DATA SUPPLIED =>
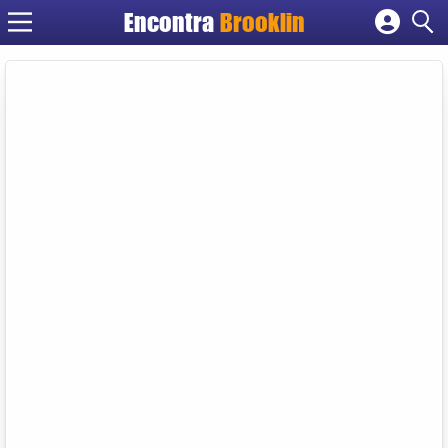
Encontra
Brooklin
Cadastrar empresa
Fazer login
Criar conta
...
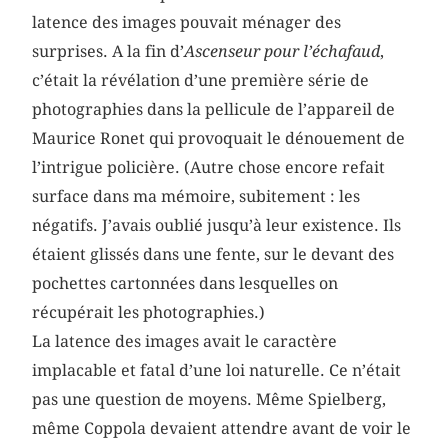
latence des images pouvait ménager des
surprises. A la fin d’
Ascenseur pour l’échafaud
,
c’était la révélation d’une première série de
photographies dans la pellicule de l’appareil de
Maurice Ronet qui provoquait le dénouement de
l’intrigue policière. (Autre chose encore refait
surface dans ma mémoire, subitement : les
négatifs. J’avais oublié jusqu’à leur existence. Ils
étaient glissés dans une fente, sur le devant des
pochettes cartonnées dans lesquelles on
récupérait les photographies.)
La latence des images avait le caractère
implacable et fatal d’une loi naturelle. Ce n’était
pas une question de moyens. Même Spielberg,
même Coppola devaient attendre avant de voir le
...
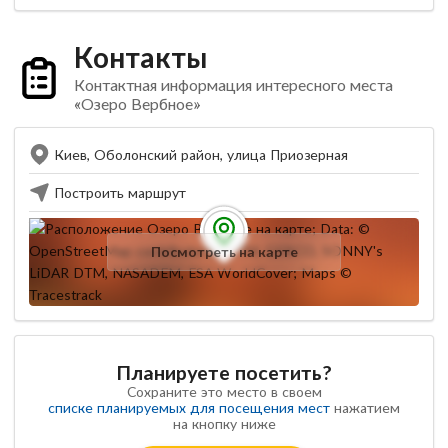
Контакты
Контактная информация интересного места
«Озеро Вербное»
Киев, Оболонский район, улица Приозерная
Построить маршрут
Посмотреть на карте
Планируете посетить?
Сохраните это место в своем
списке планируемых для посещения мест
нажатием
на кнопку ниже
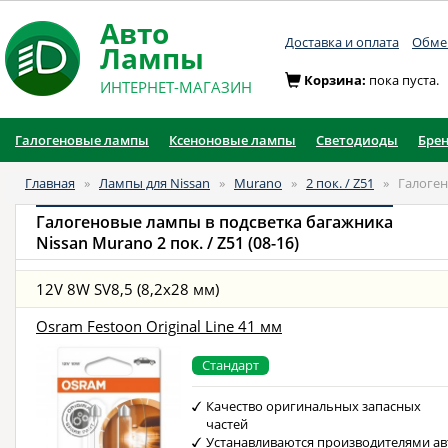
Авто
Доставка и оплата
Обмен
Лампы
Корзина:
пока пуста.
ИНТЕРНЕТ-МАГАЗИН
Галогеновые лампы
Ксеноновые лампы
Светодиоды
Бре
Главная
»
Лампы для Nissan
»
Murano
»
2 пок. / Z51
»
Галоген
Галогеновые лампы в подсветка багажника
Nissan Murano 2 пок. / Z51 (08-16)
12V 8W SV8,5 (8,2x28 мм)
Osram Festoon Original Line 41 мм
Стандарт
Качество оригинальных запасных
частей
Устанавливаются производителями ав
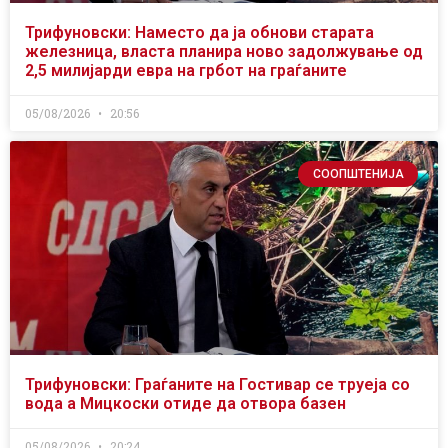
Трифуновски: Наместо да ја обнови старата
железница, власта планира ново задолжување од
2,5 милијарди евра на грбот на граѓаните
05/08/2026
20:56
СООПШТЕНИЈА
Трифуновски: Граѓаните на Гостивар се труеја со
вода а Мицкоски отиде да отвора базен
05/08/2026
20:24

WHAT THE TASK ASKS => Go through the records and report each line that contains "Трифуновски".

SOLUTION TO THIS TASK =>
Трифуновски: Наместо да ја обнови старата
Трифуновски: Граѓаните на Гостивар се труеја со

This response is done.